From then on, the two of them rode the tandem everywhere, befriending crossing guards, and charming other parents who were picking up and dropping off in cars.

It’s too big for me. I can’t sling my leg over it, and even if I could, I wouldn’t trust my strength or balance to ride her on it, now that she’s fully an adult woman.

Fall is a great season for biking, and as we all know, “winter is coming.” I’ll try to find a church or shelter that will give the coat and boots directly to a person in need. Or I’ll drive around with them in the car as I did last year, trying to spot someone of the right size on the street, who looks like they need them.

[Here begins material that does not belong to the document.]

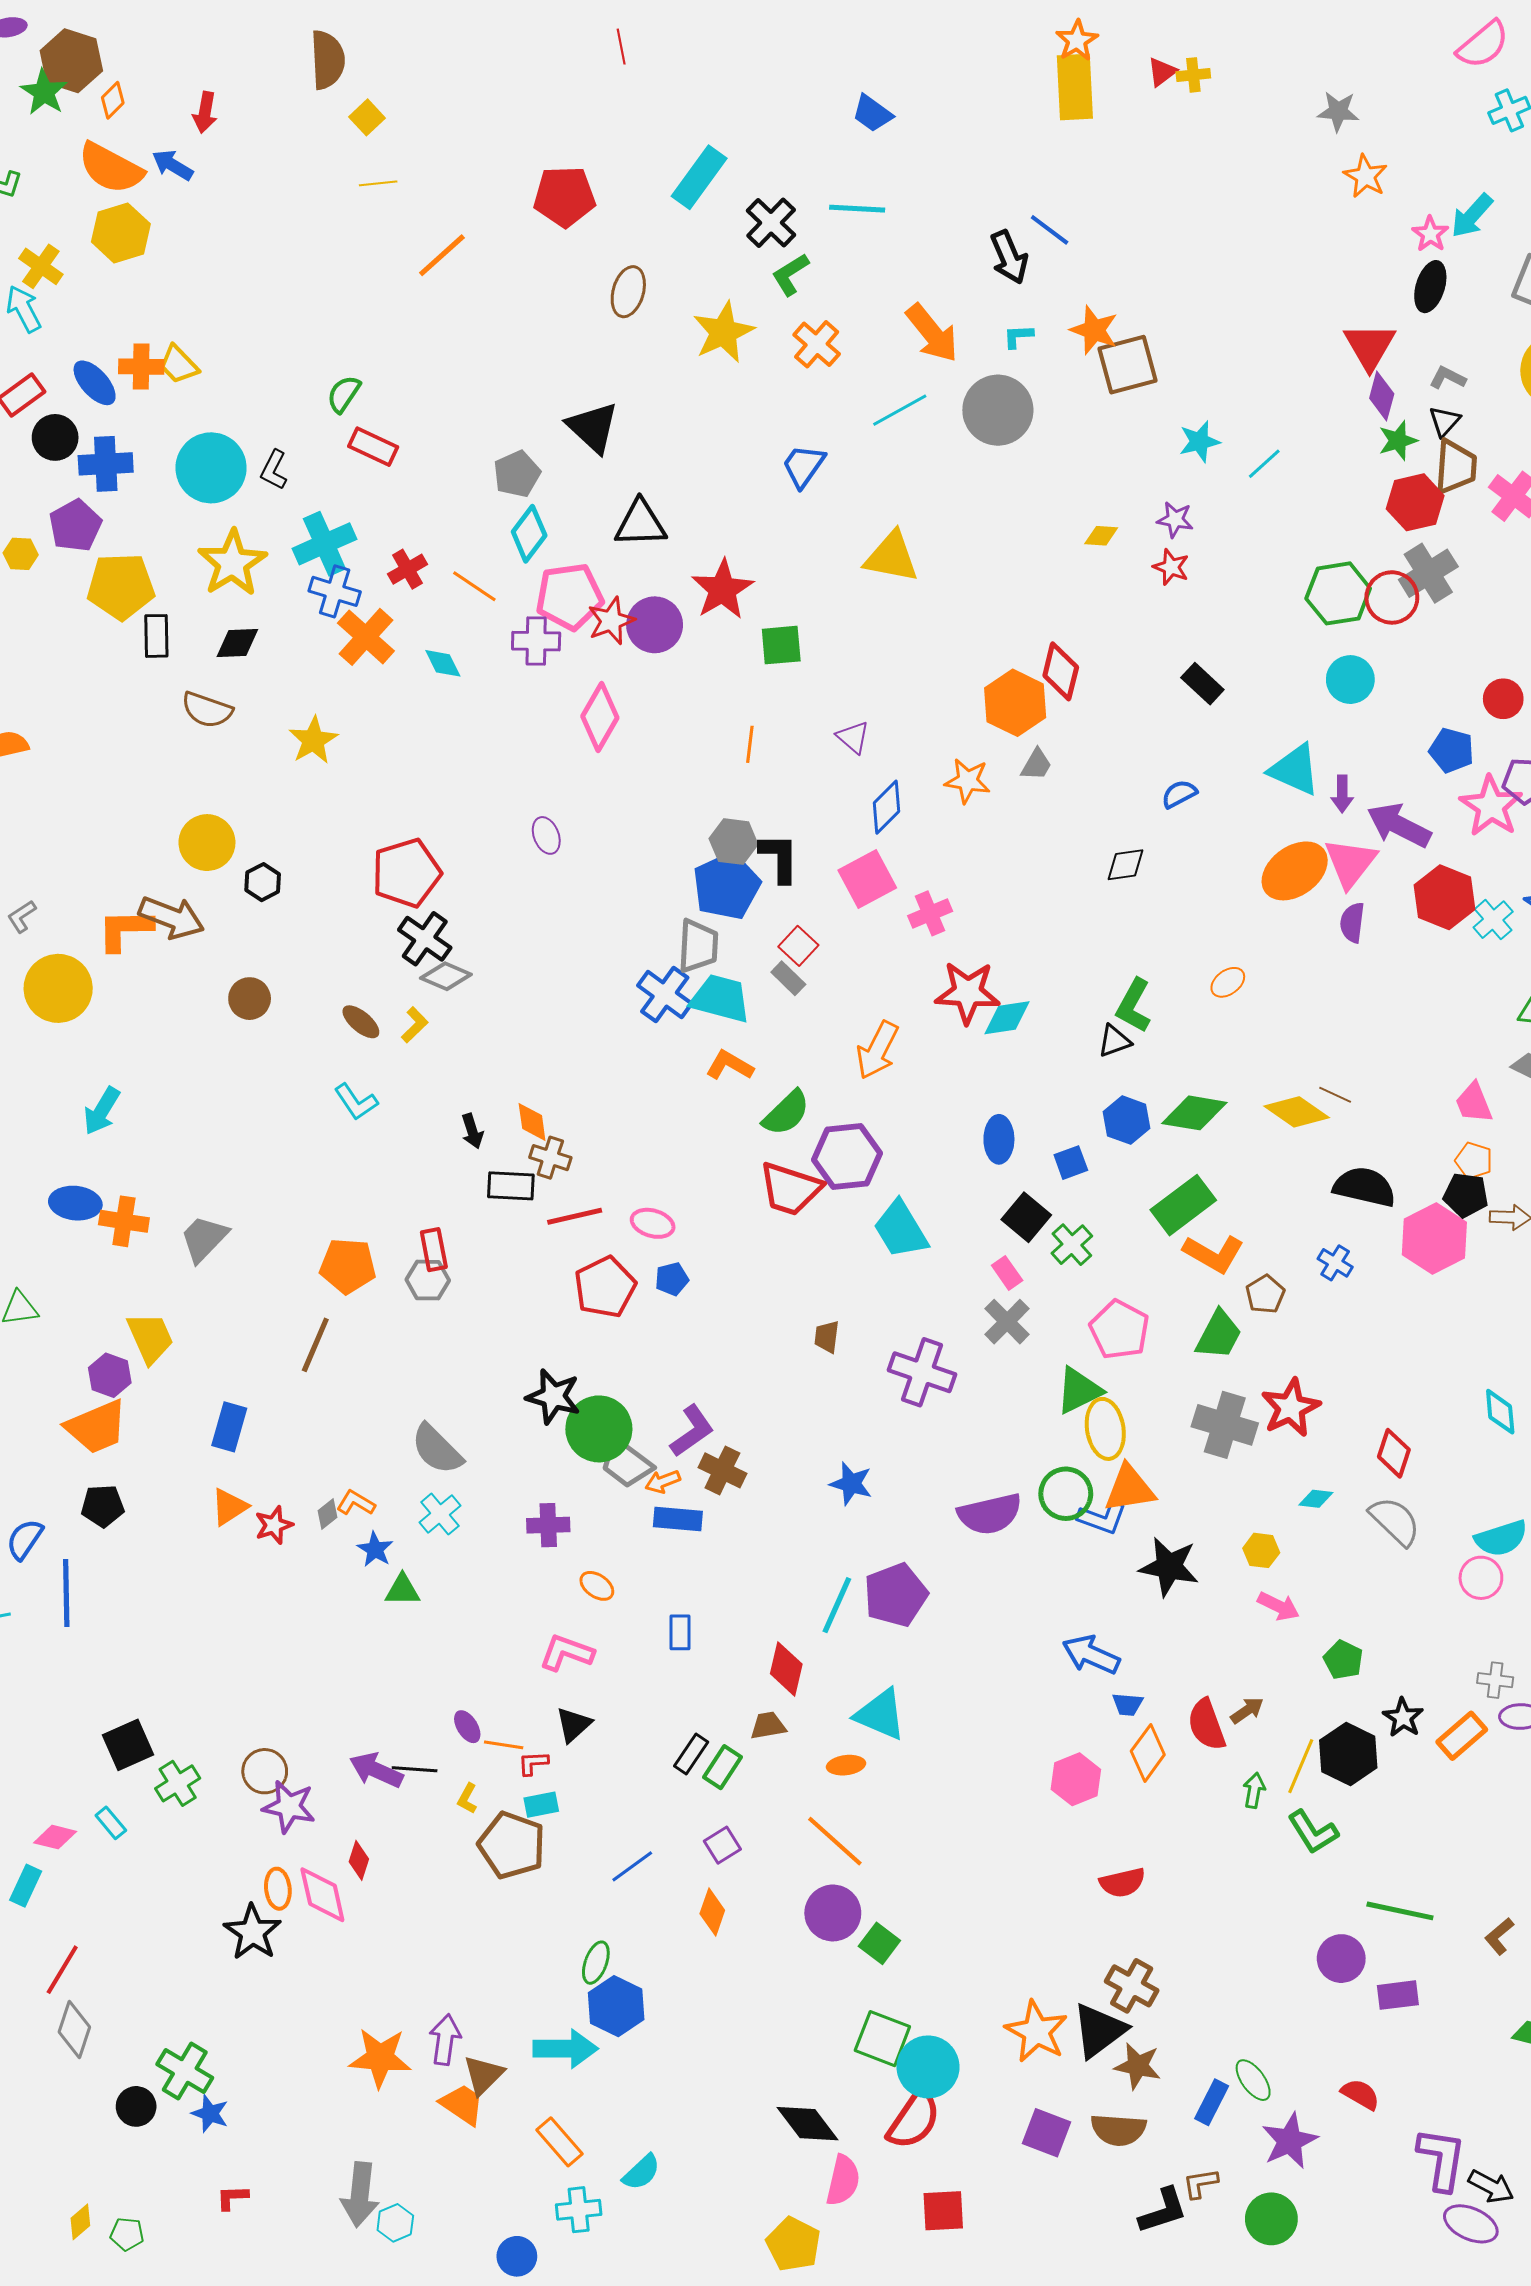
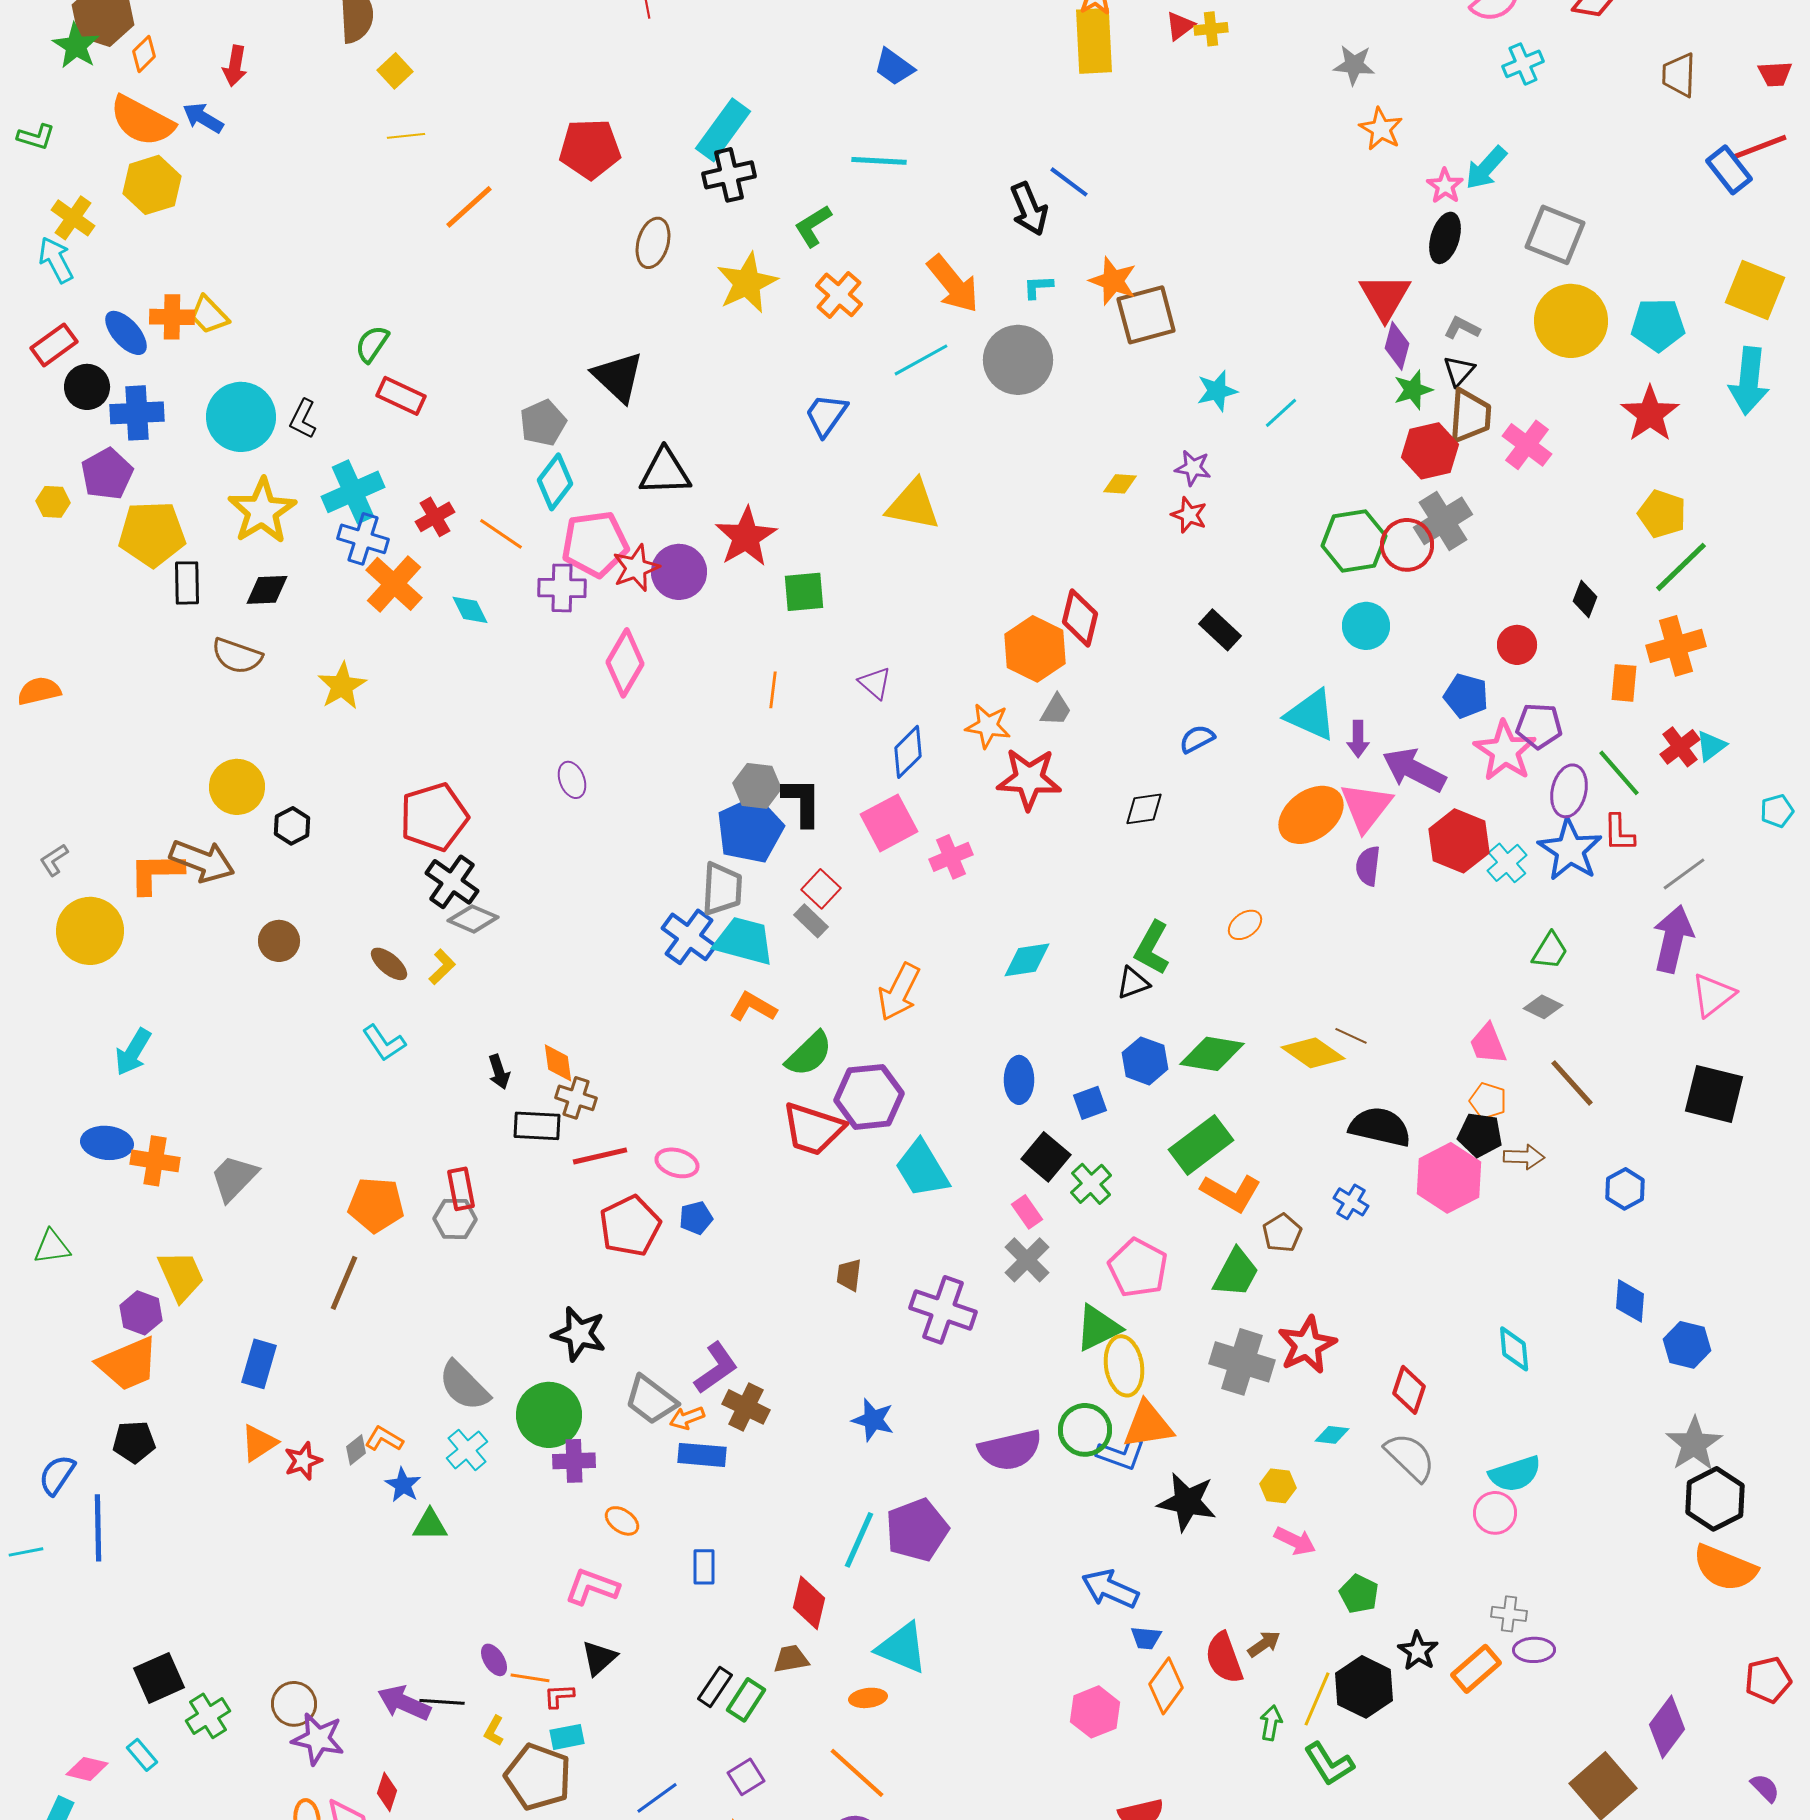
black cross: (771, 223) -> (729, 175), moved, turned 33
red star: (968, 992) -> (1029, 779), moved
green circle: (599, 1429) -> (549, 1415), moved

A local charity specializes in fixing up bikes and giving them away to people who need them or want them but can’t afford them. People bike a lot around here, some of necessity to and from work, even in the winter. That bike could be a sort of “bike pool” for two people who work at the same place.

Or maybe provide another special activity for another father and child.

I think I’m ready. I’ll always have the pictures – the physical photograph of the tandem, now in the one of our daughter’s “memories of Dad” photo albums, and the other, a memory only, but etched always in my mind, of Mike setting bravely off to the big box hardware store, wincing a little, just to show me he could, wearing that coat.

And those boots.

May they clothe the person who receives them with the love that infuses them. Amen.